━━ SUPPLIED MATERIAL ━━

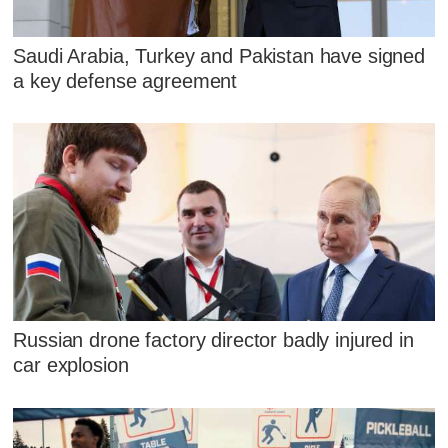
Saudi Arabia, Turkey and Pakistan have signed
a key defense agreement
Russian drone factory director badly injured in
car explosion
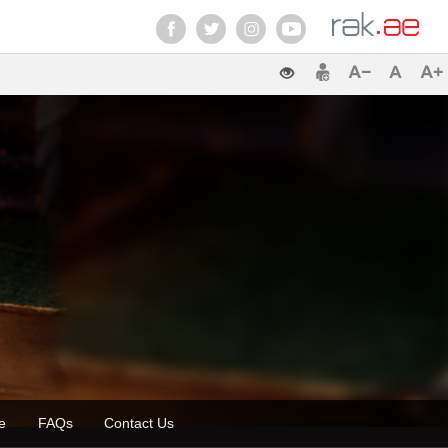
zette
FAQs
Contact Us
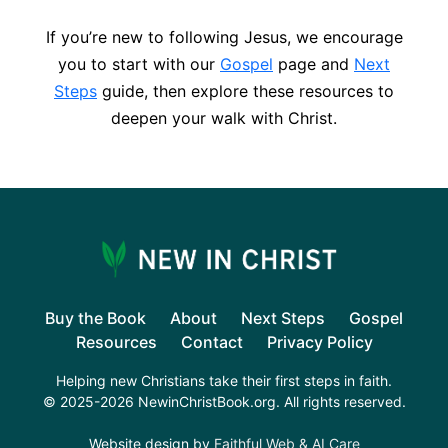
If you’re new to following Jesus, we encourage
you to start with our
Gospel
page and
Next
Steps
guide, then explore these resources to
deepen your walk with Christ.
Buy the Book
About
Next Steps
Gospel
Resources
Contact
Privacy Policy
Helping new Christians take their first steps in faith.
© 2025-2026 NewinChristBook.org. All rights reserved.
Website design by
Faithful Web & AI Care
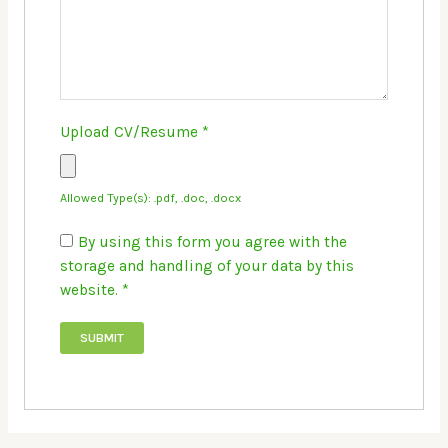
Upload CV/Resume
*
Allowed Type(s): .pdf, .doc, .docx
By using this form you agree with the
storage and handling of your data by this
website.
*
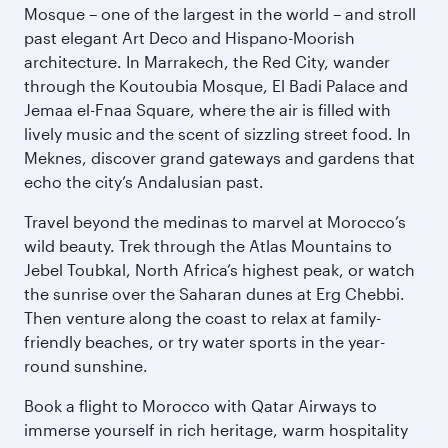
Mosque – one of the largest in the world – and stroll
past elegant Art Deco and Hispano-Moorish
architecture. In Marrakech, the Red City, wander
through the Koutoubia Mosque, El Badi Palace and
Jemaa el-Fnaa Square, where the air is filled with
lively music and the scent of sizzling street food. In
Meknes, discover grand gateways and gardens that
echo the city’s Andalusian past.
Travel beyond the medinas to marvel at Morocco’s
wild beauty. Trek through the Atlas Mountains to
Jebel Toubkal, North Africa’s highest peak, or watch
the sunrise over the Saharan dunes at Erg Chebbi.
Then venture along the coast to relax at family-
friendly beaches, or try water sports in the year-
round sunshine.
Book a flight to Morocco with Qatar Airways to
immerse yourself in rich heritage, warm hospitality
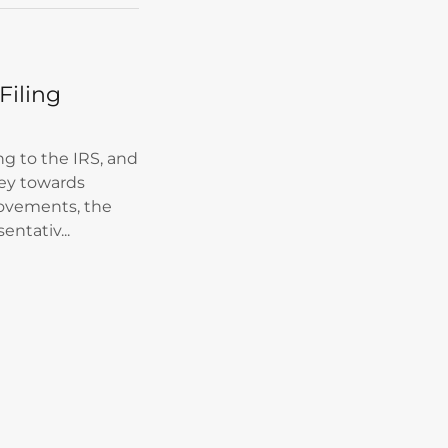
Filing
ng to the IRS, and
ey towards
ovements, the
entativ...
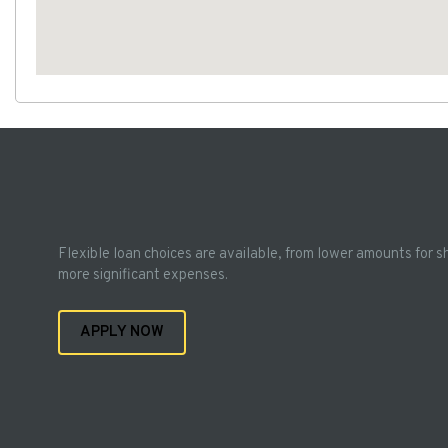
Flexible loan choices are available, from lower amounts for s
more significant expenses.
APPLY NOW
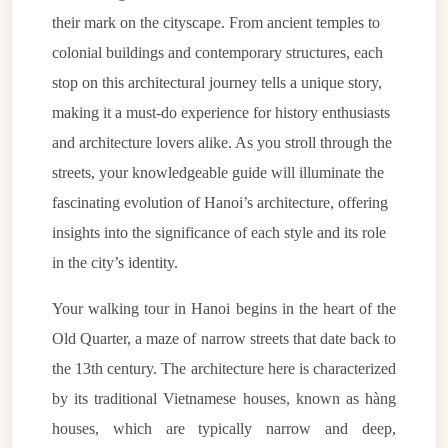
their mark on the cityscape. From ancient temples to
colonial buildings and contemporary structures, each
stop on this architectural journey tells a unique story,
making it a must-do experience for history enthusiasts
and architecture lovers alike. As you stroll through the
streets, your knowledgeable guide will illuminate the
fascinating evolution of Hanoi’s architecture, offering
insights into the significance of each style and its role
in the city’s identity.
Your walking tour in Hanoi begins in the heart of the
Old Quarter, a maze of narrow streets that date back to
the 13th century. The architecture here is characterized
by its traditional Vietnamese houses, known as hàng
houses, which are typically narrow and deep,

━━━

WORK INSTRUCTION »
Within the material above, only the stretch from the line holding "wild beauty. Trek" through the line holding "stop on this" is to be restated exactly. Pictures are dropped.

WRITTEN SOLUTION »
wild beauty. Trek through the Atlas Mountains to
Jebel Toubkal, North Africa’s highest peak, or watch
the sunrise over the Saharan dunes at Erg Chebbi.
Then venture along the coast to relax at family-
friendly beaches, or try water sports in the year-
round sunshine.
Book a flight to Morocco with Qatar Airways to
immerse yourself in rich heritage, warm hospitality
Filing
ng to the IRS, and
ey towards
ovements, the
entativ...
Flexible loan choices are available, from lower amounts for s
more significant expenses.
APPLY NOW
their mark on the cityscape. From ancient temples to
colonial buildings and contemporary structures, each
stop on this architectural journey tells a unique story,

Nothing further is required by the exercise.